O protocolo apresenta métodos detalhados para avaliar se o adjuvante da nanoemulsão ofiopogonina D promove respostas imunes celulares eficazes.

Abstract

Como ingrediente principal das vacinas, os adjuvantes podem induzir ou melhorar diretamente as respostas imunes poderosas, generalizadas, inatas e adaptativas associadas aos antígenos. Ophiopogonin D (OP-D), um componente purificado extraído da planta Ophiopogon japonicus, foi encontrado para ser útil como um adjuvante da vacina. Os problemas de baixa solubilidade e toxicidade do OP-D podem ser efetivamente superados usando um método de emulsificação de baixa energia para preparar a ofiopogonina D (NOD) em nanoemulsão. Neste artigo, uma série de protocolos in vitro para avaliação da atividade celular são examinados. Os efeitos citotóxicos da L929 foram determinados usando um ensaio kit-8 de contagem celular. Em seguida, os níveis de citocinas secretadas e o número de células imunes correspondentes após a estimulação e cultura de esplenócitos de camundongos imunizados foram detectados pelos métodos ELISA e ELISpot. Além disso, a capacidade de captação de antígenos em células dendríticas derivadas da medula óssea (BMDCs), que foram isoladas de camundongos C57BL/6 e amadurecidas após incubação com GM-CSF mais IL-4, foi observada por microscopia confocal de varredura a laser (CLSM).
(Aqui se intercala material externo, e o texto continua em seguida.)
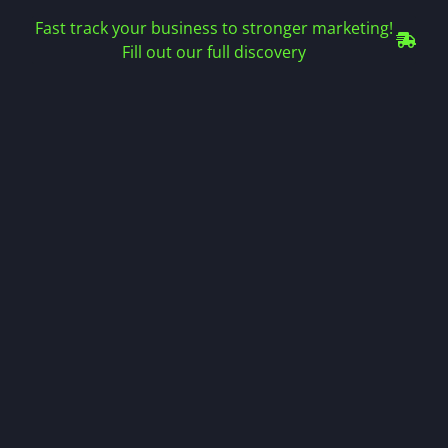
Fast track your business to stronger marketing!
Fill out our full discovery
É importante ressaltar que a ativação de macrófagos foi confirmada pela medição dos níveis de citocinas IL-1β, IL-6 e fator de necrose tumoral alfa (TNF-α) por kits ELISA após a cocultura de macrófagos peritoneais (PMs) de camundongos em branco com o adjuvante por 24 h. Espera-se que este protocolo forneça a outros pesquisadores abordagens experimentais diretas e eficazes para avaliar as eficácias da resposta celular de novos adjuvantes vacinais.

Introduction

As vacinas são um meio importante de prevenir e tratar doenças infecciosas e não transmissíveis. A adição adequada de adjuvantes e veículos de entrega às formulações de vacinas é benéfica para aumentar a imunogenicidade dos antígenos e gerar respostas imunes duradouras1. Além do alúmen adjuvante clássico (sal de alumínio), existem seis tipos de adjuvantes para vacinas que são atualmente comercializados: MF592,3, AS04 3, AS03 3, AS01 3, CpG10184 e Matrix-M5. Geralmente, quando o corpo humano encontra um ataque viral, a primeira e a segunda linhas de defesa (pele, mucosa e macrófagos) assumem a liderança na limpeza do vírus e, finalmente, a terceira linha de defesa, envolvendo os órgãos imunológicos e as células imunes, é ativada. O alumínio e os sais de alumínio têm sido os adjuvantes mais utilizados para vacinas humanas desde o início da década de 1920, provocando uma resposta imune inata eficaz6. No entanto, tem sido proposto que a ativação de células apresentadoras de antígenos (APCs) por adjuvantes clássicos, que estimula as células imunes a gerar conjuntos específicos de citocinas e quimiocinas, é o mecanismo pelo qual os adjuvantes funcionam e pode ser uma das razões pelas quais os adjuvantes exercem apenas efeitos transitórios sobre respostas imunes específicas7. A presença de adjuvantes licenciados limitados para uso humano é um fator restritivo para o desenvolvimento de vacinas que provocam respostas imunes eficazes8.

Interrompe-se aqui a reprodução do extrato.